The Troubles of a Triplet by W. Beatty-Kingston

I am, I really think, the most unlucky man on earth;
A triple sorrow haunts me, and has done so from my birth.
My lot in life's a gloomy one, I think you will agree;
'Tis bad enough to be a twin—but I am one of three!
No sooner were we born than Pa and Ma the bounty claimed;
I scarce can bear to think they did—it makes me feel ashamed,
They got it, too, within a week, and spent it, I'll be bound,
Upon themselves—at least, I know I never had my pound.
Our childhood's days in ignorance were lamentably spent,
Although I think we more than paid the taxes, and the rent;
For we were shown as marvels, and—unless I'm much deceived—
The smallest contributions were most thankfully received.
We grew up hale and hearty—would we never had been born!—
As like to one another as three peas, or ears of corn.
Between my brothers Ichabod, Abimelech and me
No difference existed which the human eye could see.
This likeness was the cause of dreadful suffering and pain
To me in early life—it nearly broke my heart in twain;
For while my conduct as a youth was fervently admired,
That of my fellow-triplets left a deal to be desired.
I was amiable, and pious, too—good deeds were my delight,
I practised all the virtues—some by day and some by night;
Whilst Ichabod imbrued himself in crime, and, sad to say,
Abimelech, when quite a lad, would rather swear than pray.
Think of my horror and dismay when, in the Park at noon,
An obvious burglar greeted me with, "Hullo, Ike, old coon!"
He vanished. Suddenly my wrists were gripped by Policeman X——,
"Young man, you are my prisoner on a charge of forgin' cheques."
He ran me in, and locked me up, to moulder in a cell,
The reason why he used me thus, alas! I know too well.
He took me for Abimelech, my erring brother dear,
Who was "wanted" by the Bank of which he'd been the chief cashier.
Next morn the magistrate remarked, "This is a sad mistake,
Though natural enough, I much regret it for your sake;
But if you will permit me to advise you, I should say
Leave England for some other country, very far away.
"For if you go on living in this happy sea-girt isle,
Although your conduct (like my own) be pure and free from guile,
Your likeness to those sinful men, your brothers twain, will lead,
I fear, to very serious inconveniences indeed."
I took the hint, and sailed next day for distant Owhyhee,—
As might have been expected, I was cast away at sea.

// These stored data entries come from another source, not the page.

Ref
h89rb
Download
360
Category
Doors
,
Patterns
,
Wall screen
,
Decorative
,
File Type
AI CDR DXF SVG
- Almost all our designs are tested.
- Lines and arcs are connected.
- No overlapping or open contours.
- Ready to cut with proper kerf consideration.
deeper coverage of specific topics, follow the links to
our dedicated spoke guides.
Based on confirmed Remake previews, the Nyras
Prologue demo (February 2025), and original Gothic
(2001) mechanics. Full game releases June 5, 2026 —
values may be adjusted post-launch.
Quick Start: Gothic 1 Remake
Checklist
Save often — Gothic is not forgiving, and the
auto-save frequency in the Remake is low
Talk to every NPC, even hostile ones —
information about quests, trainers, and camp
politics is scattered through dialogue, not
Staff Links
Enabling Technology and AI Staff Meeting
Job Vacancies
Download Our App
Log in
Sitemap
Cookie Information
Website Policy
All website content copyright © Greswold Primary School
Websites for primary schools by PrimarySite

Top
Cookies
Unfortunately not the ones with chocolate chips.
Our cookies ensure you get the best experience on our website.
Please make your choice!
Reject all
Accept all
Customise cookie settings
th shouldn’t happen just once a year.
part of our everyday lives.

A Pirate Lugger picked me up, and—dreadful to relate—
Abimelech her captain was, and Ichabod her mate.
I loved them and they tempted me. To join them I agreed,
Forsook the path of virtue, and did many a ghastly deed.
For seven years I wallowed in my fellow-creatures' gore,
And then gave up the business, to settle down on shore.

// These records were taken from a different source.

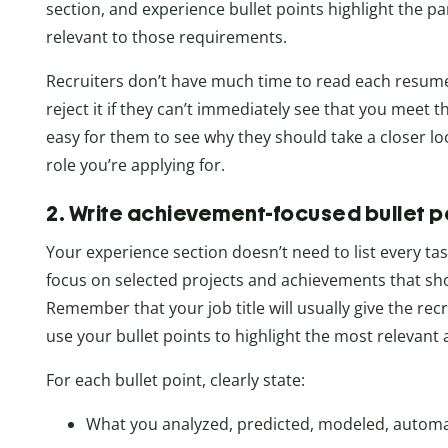
section, and experience bullet points highlight the p
relevant to those requirements.
Recruiters don’t have much time to read each resume. 
reject it if they can’t immediately see that you meet 
easy for them to see why they should take a closer lo
role you’re applying for.
2. Write achievement-focused bullet p
Your experience section doesn’t need to list every tas
focus on selected projects and achievements that sho
Remember that your job title will usually give the recr
use your bullet points to highlight the most relevant 
For each bullet point, clearly state:
What you analyzed, predicted, modeled, autom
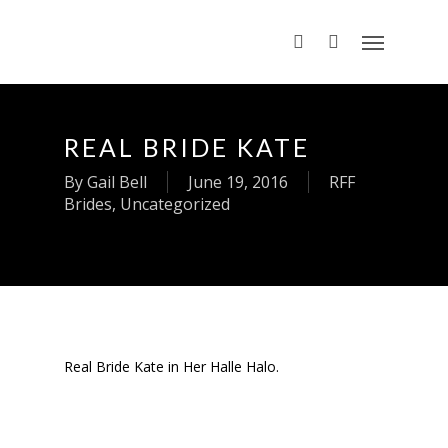
REAL BRIDE KATE
By
Gail Bell
June 19, 2016
RFF
Brides
,
Uncategorized
Real Bride Kate in Her Halle Halo.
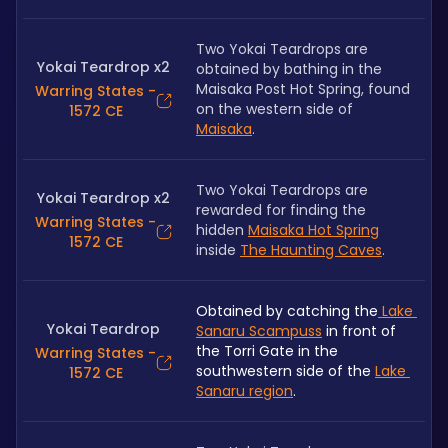
Two Yokai Teardrops are 
Yokai Teardrop x2
obtained by bathing in the 
Maisaka Post Hot Spring, found 
Warring States -
on the western side of 
1572 CE
Maisaka
.
Two Yokai Teardrops are 
Yokai Teardrop x2
rewarded for finding the 
Warring States -
hidden 
Maisaka Hot Spring
1572 CE
inside 
The Haunting Caves
.
Obtained by catching the
 Lake 
Yokai Teardrop
Sanaru Scampuss
 in front of 
the Torri Gate in the 
Warring States -
southwestern side of the 
Lake 
1572 CE
Sanaru region
.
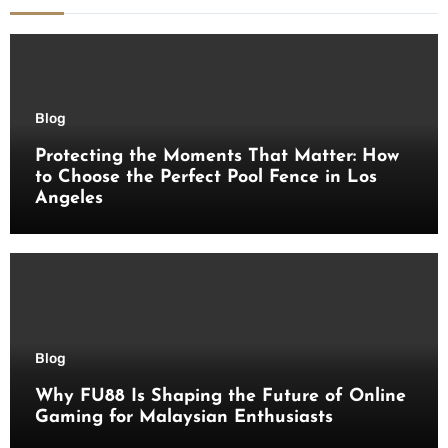
Blog
Protecting the Moments That Matter: How
to Choose the Perfect Pool Fence in Los
Angeles
Blog
Why FU88 Is Shaping the Future of Online
Gaming for Malaysian Enthusiasts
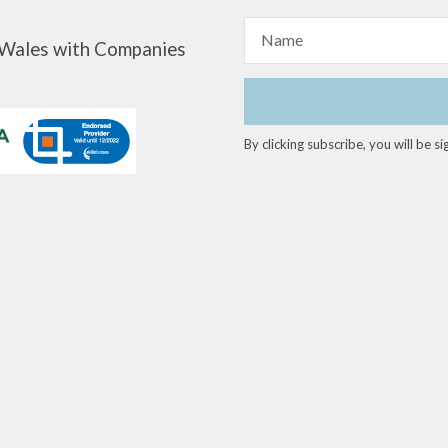
Name
d Wales with Companies
By clicking subscribe, you will be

My brothers on retiring from the buccaneering trade,
In which, I'm bound to say, colossal fortunes they had made,
Renounced their wicked courses, married young and lovely wives,
Went to church three times on Sundays, and led sanctimonious lives.

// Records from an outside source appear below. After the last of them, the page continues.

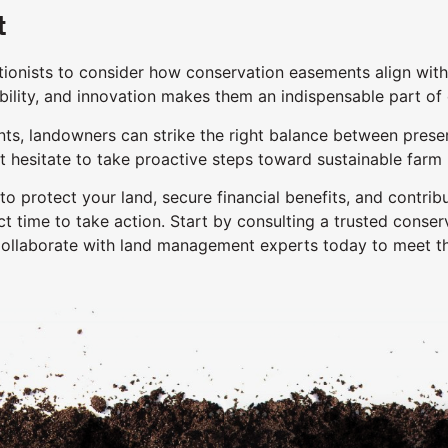
t
ionists to consider how conservation easements align with 
bility, and innovation makes them an indispensable part of o
, landowners can strike the right balance between preservin
n’t hesitate to take proactive steps toward sustainable f
 protect your land, secure financial benefits, and contribu
t time to take action. Start by consulting a trusted conser
Collaborate with land management experts today to meet t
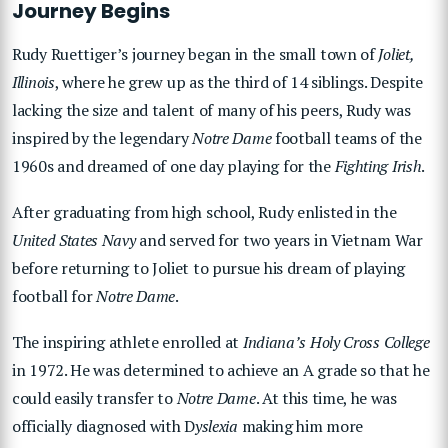
Journey Begins
Rudy Ruettiger’s journey began in the small town of
Joliet,
Illinois
, where he grew up as the third of 14 siblings. Despite
lacking the size and talent of many of his peers, Rudy was
inspired by the legendary
Notre Dame
football teams of the
1960s and dreamed of one day playing for the
Fighting Irish
.
After graduating from high school, Rudy enlisted in the
United States Navy
and served for two years in Vietnam War
before returning to Joliet to pursue his dream of playing
football for
Notre Dame
.
The inspiring athlete enrolled at
Indiana’s Holy Cross College
in 1972. He was determined to achieve an A grade so that he
could easily transfer to
Notre Dame
. At this time, he was
officially diagnosed with D
yslexia
making him more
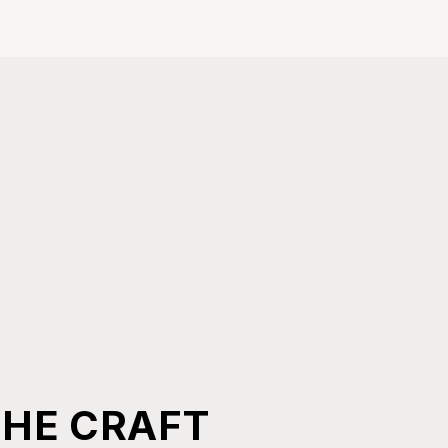
THE CRAFT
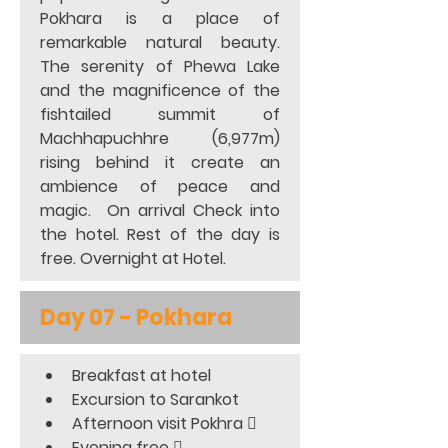
Pokhara is a place of 
remarkable natural beauty. 
The serenity of Phewa Lake 
and the magnificence of the 
fishtailed summit of 
Machhapuchhre (6,977m) 
rising behind it create an 
ambience of peace and 
magic.  On arrival Check into 
the hotel. Rest of the day is 
free. Overnight at Hotel.
Day 07 - Pokhara
Breakfast at hotel
Excursion to Sarankot
Afternoon visit Pokhra 
Evening free 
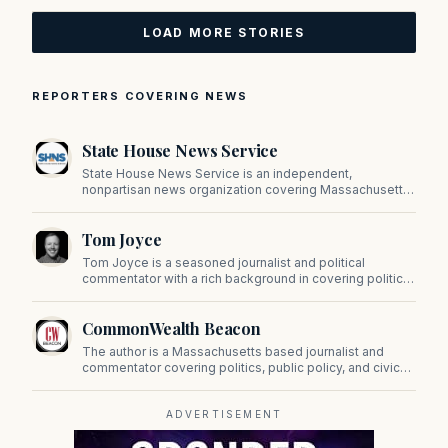
LOAD MORE STORIES
REPORTERS COVERING NEWS
State House News Service
State House News Service is an independent,
nonpartisan news organization covering Massachusetts
state government, politics, and public policy. Its
reporting provides in-depth coverage of developments
Tom Joyce
on Beacon Hill and across the Commonwealth.
Tom Joyce is a seasoned journalist and political
commentator with a rich background in covering politics,
sports, and pop culture. Since 2019, Tom has been a
prominent contributor to NewBostonPost.
CommonWealth Beacon
The author is a Massachusetts based journalist and
commentator covering politics, public policy, and civic
affairs.
ADVERTISEMENT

As for me,—I somehow drifted into vileness past belief,
Earned unsavoury distinction as a drunkard and a thief;
E'en in crime, ill-luck pursued me: I became extremely poor,
And was finally compelled to beg my bread from door to door.
I'm deep down in the social scale, no lower can I sink;
Upon the whole, experience induces me to think
That virtue is not lucrative, and honesty's all fudge,—
For Ichabod's a Bishop—and Abimelech's a Judge!